The Brown structural biology facility is also an important component of efforts by researchers in the region to make broad and sustained educational impacts, encouraging underserved Rhode Island school students into the STEM pipeline – including classroom teaching, training of students from groups under-represented in science, and collecting data and serving as training platform as part of a sustained interactions with local underserved public schools. These NMR spectrometers use superconducting magnets cooled by liquid helium to a few degrees above absolute zero to maintain superconductivity needed for these high magnetic fields.
As a result, helium constantly boils off NMR systems and escapes to the atmosphere. Hence, a constant supply of helium is needed for the maintenance and operation of the instruments. Helium is an expensive and non-renewable resource, so it is fiscally and environmentally responsible to recycle helium.

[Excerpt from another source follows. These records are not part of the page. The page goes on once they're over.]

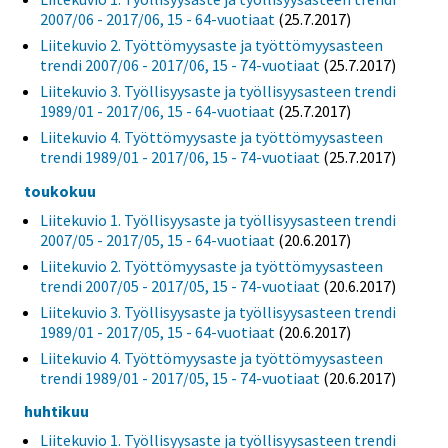
2007/06 - 2017/06, 15 - 64-vuotiaat
(25.7.2017)
Liitekuvio 2. Työttömyysaste ja työttömyysasteen
trendi 2007/06 - 2017/06, 15 - 74-vuotiaat
(25.7.2017)
Liitekuvio 3. Työllisyysaste ja työllisyysasteen trendi
1989/01 - 2017/06, 15 - 64-vuotiaat
(25.7.2017)
Liitekuvio 4. Työttömyysaste ja työttömyysasteen
trendi 1989/01 - 2017/06, 15 - 74-vuotiaat
(25.7.2017)
toukokuu
Liitekuvio 1. Työllisyysaste ja työllisyysasteen trendi
2007/05 - 2017/05, 15 - 64-vuotiaat
(20.6.2017)
Liitekuvio 2. Työttömyysaste ja työttömyysasteen
trendi 2007/05 - 2017/05, 15 - 74-vuotiaat
(20.6.2017)
Liitekuvio 3. Työllisyysaste ja työllisyysasteen trendi
1989/01 - 2017/05, 15 - 64-vuotiaat
(20.6.2017)
Liitekuvio 4. Työttömyysaste ja työttömyysasteen
trendi 1989/01 - 2017/05, 15 - 74-vuotiaat
(20.6.2017)
huhtikuu
Liitekuvio 1. Työllisyysaste ja työllisyysasteen trendi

The global supply of helium is currently in an extreme shortage due to manufacturing and supply chain conditions. The liquid helium recycling systems acquired with support from this award will capture and re-liquefy the helium released from NMR spectrometers and offer high efficiency recovery of all helium used for NMR operation.
The project enables acquisition of the helium liquification and collection equipment necessary for recycling approximately 2200 liters of liquid helium per year for three magnet systems. The 850 MHz NMR (highest magnetic field in Rhode Island and second highest in New England) requires refills every few weeks – hence the facility is severely endangered by short-term supply outages.
This project stabilizes helium supply, providing the important added benefit of lengthening time between 850 MHz system fills, enabling more usage time per year. The work enabled by the spectrometers served by these helium recovery efforts provides atomic-level insight into 1) the function of essential glutamine-rich domains of nucleic-acid interacting proteins across all eukaryotes and the mechanisms that regulate their interactions, 2) allosteric signaling in Cas9 to yield first-of-its-kind insight into DNA editing to further improve laboratory science and precision medicine, 3) peptide-protein interaction kinetics to modulate and study cellular networks, among other projects.
Helium recycling ensures the ability to continue these efforts, the first steps in long-term objectives to map mechanistic links between biological sequence, structure and function.
This award reflects NSF's statutory mission and has been deemed worthy of support through evaluation using the Foundation's intellectual merit and broader impacts review criteria.